Otra noche entramos en el Museo de la Judería de Sevilla, donde nos atendió un joven de perfil moruno, nombre judío y apellido canario: Jaime Moreno Tamarán, licenciado en Historia y guía.
Nos convenció para hacer una visita nocturna guiada por el barrio de Santa Cruz, la antigua judería, mientras nos preguntábamos mutuamente por el Tamarán que adornaba su apellido.
Nos dijo que, según el censo del Gobierno Andaluz, sólo existen unas 40 personas en toda España con ese apellido, todas de su familia, originaria de Los Molares, población de la Campiña, muy conocida por haber contado con el mercado de la seda más importante del país.
Quedamos en hacer averiguaciones para saber si, como intuimos, el apellido es originario de Gran Canaria, donde Tamarán es uno de los supuestos nombres prehispánicos de la isla. Lo que es evidente es que tamarán, significa palmera y también  su fruto, el dátil. Quizás algún indígena grancanario fuera llevado como esclavo hasta la Sevilla colonial, dejando su estirpe a la orilla del Al-Wad-al-Kebir, lejos del Guini –al-wada.
Le contamos acerca de Tamaraceite, la antigua Atamaraseid; sus relaciones etimológicas con el enclave de Tamanrasset en el desierto argelino, con las ciudades de Tamra en el norte de Israel o su homónima en Túnez. Nos entretuvimos hablando de las similitudes profundas entre Canarias y Sevilla, yéndonos hasta más allá, a las costas orientales del Mediterráneo en una conversación llena de palmeras y dátiles.
Nos guió Tamarán por los límites de la Judería, entre las masas de turistas, presente bajo los niveles del asfalto, en los sótanos llenos de arcos, tinajas y misterios. Nos habló del fatídico año de 1391, de las matanzas, del fanatismo de Ferrán Martínez; de Susona, la traidora. Nos confirmó los datos sabios de Encarnación León y nos descubrió las columnas tardo-romanas de la puerta lateral de Santa María la Blanca, templo sagrado sucesivamente para romanos, visigodos, judíos y cristianos; un compendio de la ciudad espiritual, que nos dio la bienvenida el primer día.
Al tercer día cruzamos el Guadalquivir en dirección a Triana, buscando el mercado. Entramos en él para sorprendernos de los aceites, los jamones y las excelentes tapas de tortillas de camarones, rabo de toro y aceitunas jugosas. Bajo el mercado encontramos las tétricas ruinas del  Castillo de San Jorge, sede del Tribunal de la Santa Inquisición, después de haber sido el último bastión musulmán antes de la rendición de la ciudad a las tropas castellanas en 1248.
Volvimos a cruzar el Guadalquivir sobre un puente pétreo en dirección al centro, buscando la luz.

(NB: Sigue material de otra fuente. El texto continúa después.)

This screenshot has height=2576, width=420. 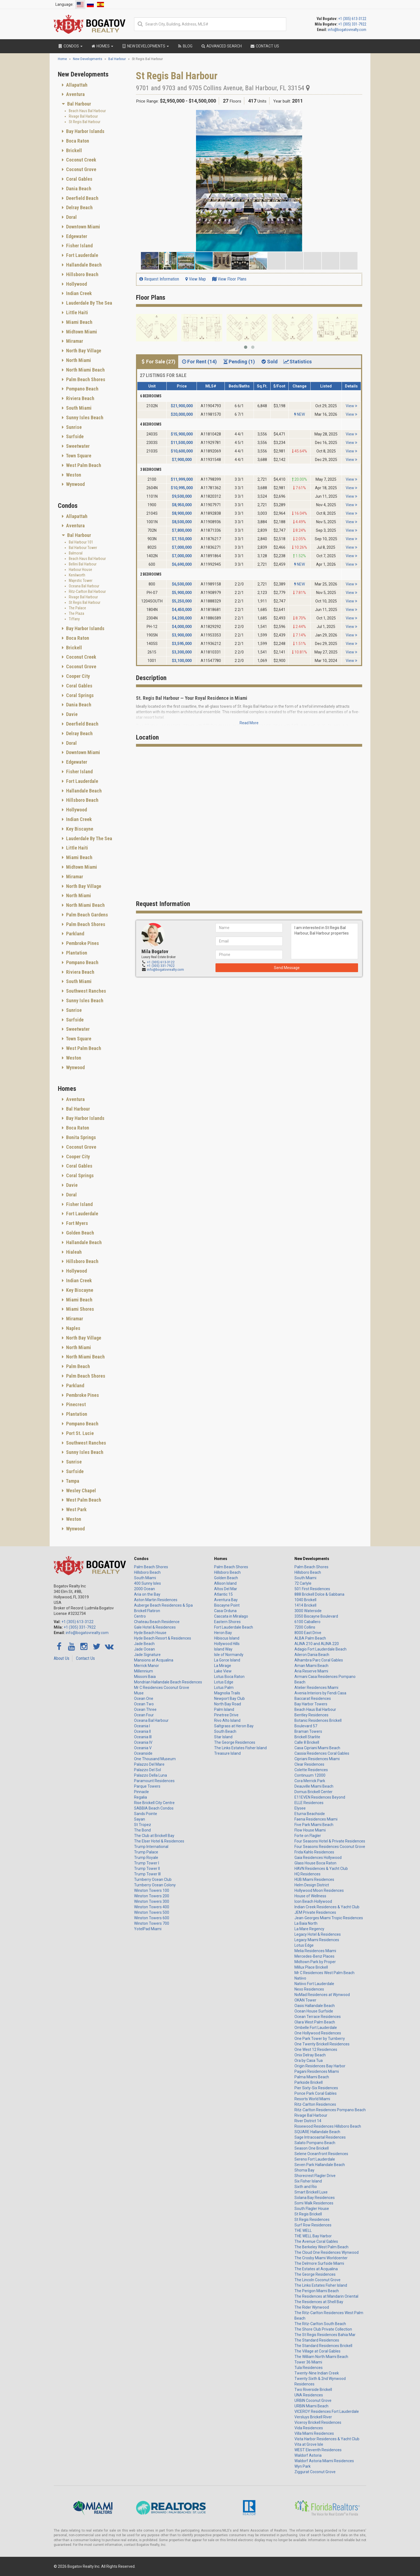 What do you see at coordinates (79, 398) in the screenshot?
I see `Riviera Beach [button]` at bounding box center [79, 398].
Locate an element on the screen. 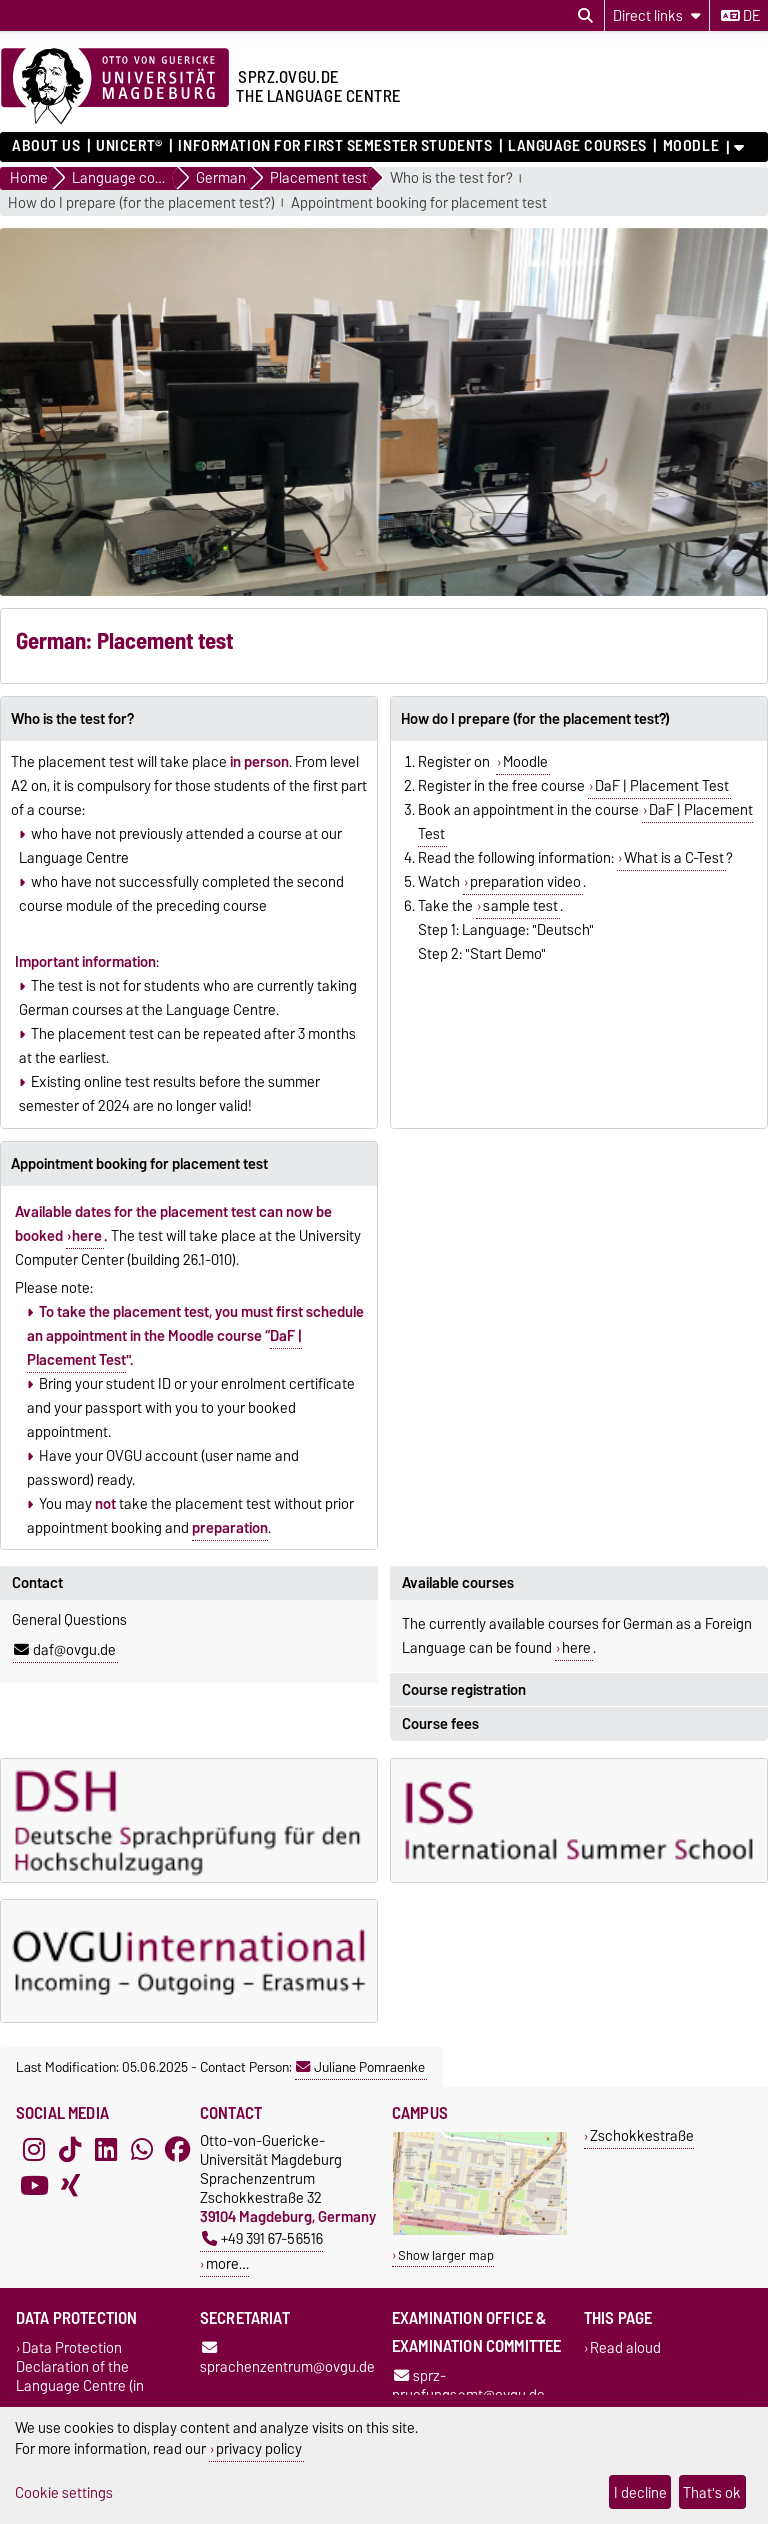 The height and width of the screenshot is (2524, 768). [Direct links] is located at coordinates (657, 15).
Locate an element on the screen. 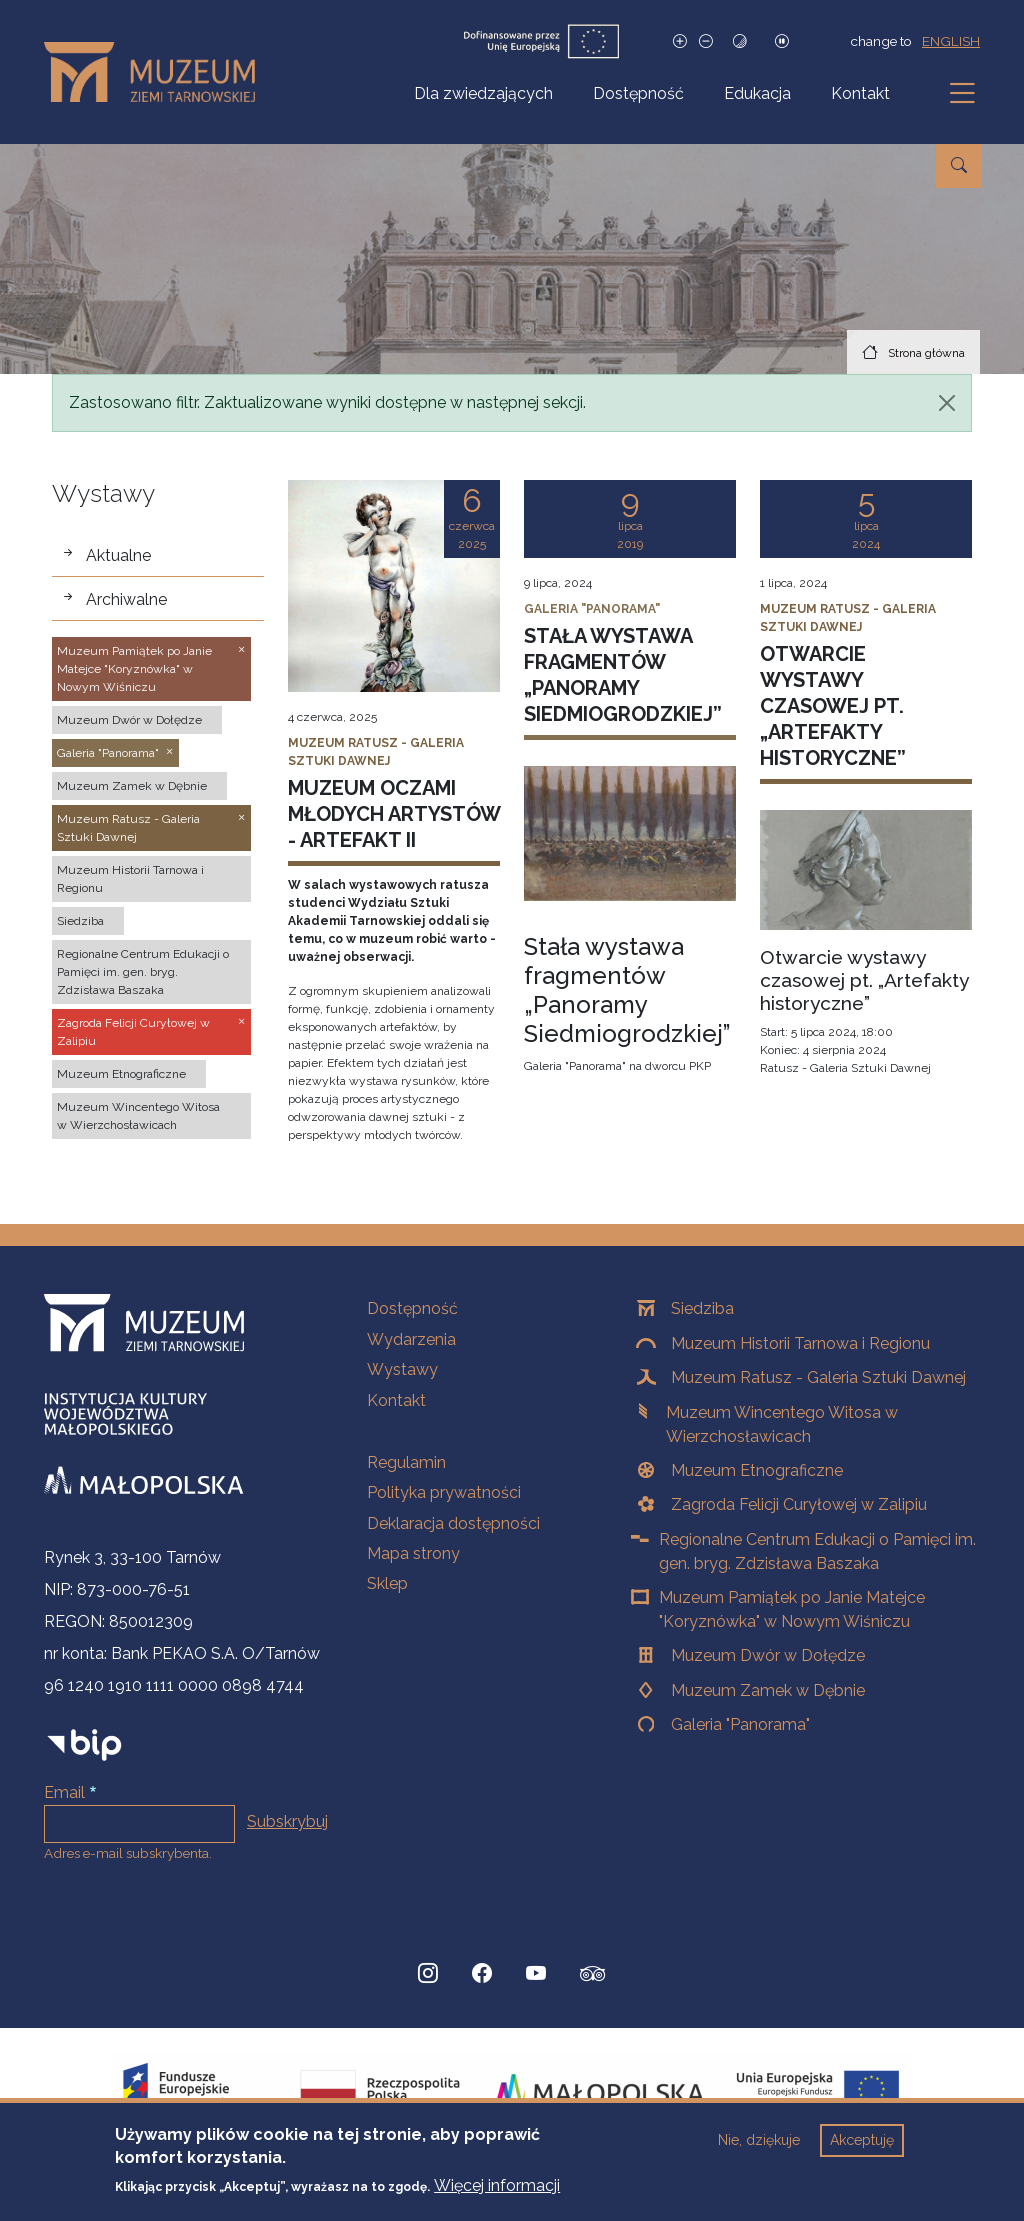 The height and width of the screenshot is (2221, 1024). Muzeum Etnograficzne [button] is located at coordinates (121, 1074).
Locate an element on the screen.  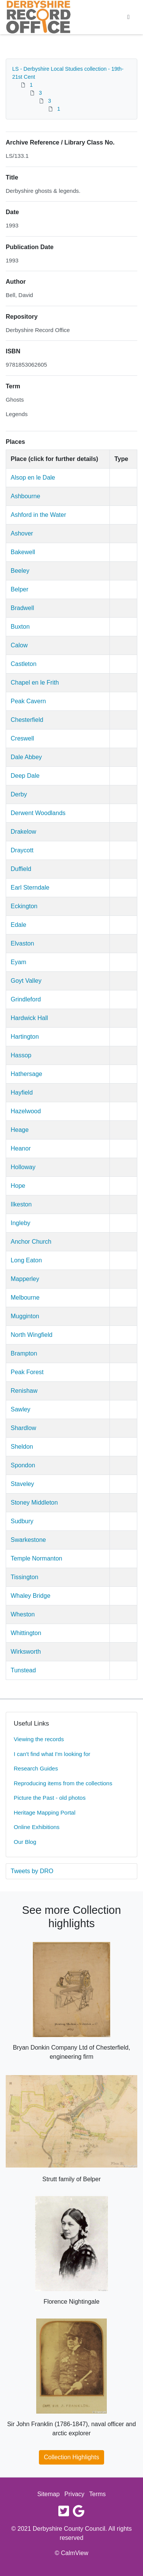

Esa luz se nos manifestó en otro mercado, que no lo parecía, en un sitio extraño, cubierto por unas raras y gigantescas formas de madera, donde conocimos a un hidalgo sevillano singular.
Sobre el antiguo mercado de la Encarnación, en el barrio Alfalfa, alguien había decidido construir uno nuevo, tirando la edificación existente. El concurso público lo ganó el arquitecto berlinés Jürgen Mayer, con un proyecto futurista denominado Metropol Parasol.  Sobre el centro norte de Sevilla se levantaron seis exóticas construcciones, similares a grandes hongos para dar techo al nuevo mercado, más centro comercial futurista que otra cosa. Los sevillanos las bautizaron rápidamente como Las Setas de la Encarnación mientras la construcción se demoraba durante años, el costo se multiplicaba hasta cifras desmesuradas que no permitieron acabar bien la obra y, hasta hoy, el mercado sigue sin puerta principal ni señal que indique su situación.
Excavando el suelo encontraron el pasado y nosotros nos encontramos a Séneca redivivo cuando buscábamos un poco de jamón entre los puestos llenos de pescados de la desembocadura del río, olivas árabes, quesos de cabras moriscas y carnes de liebre o faisán.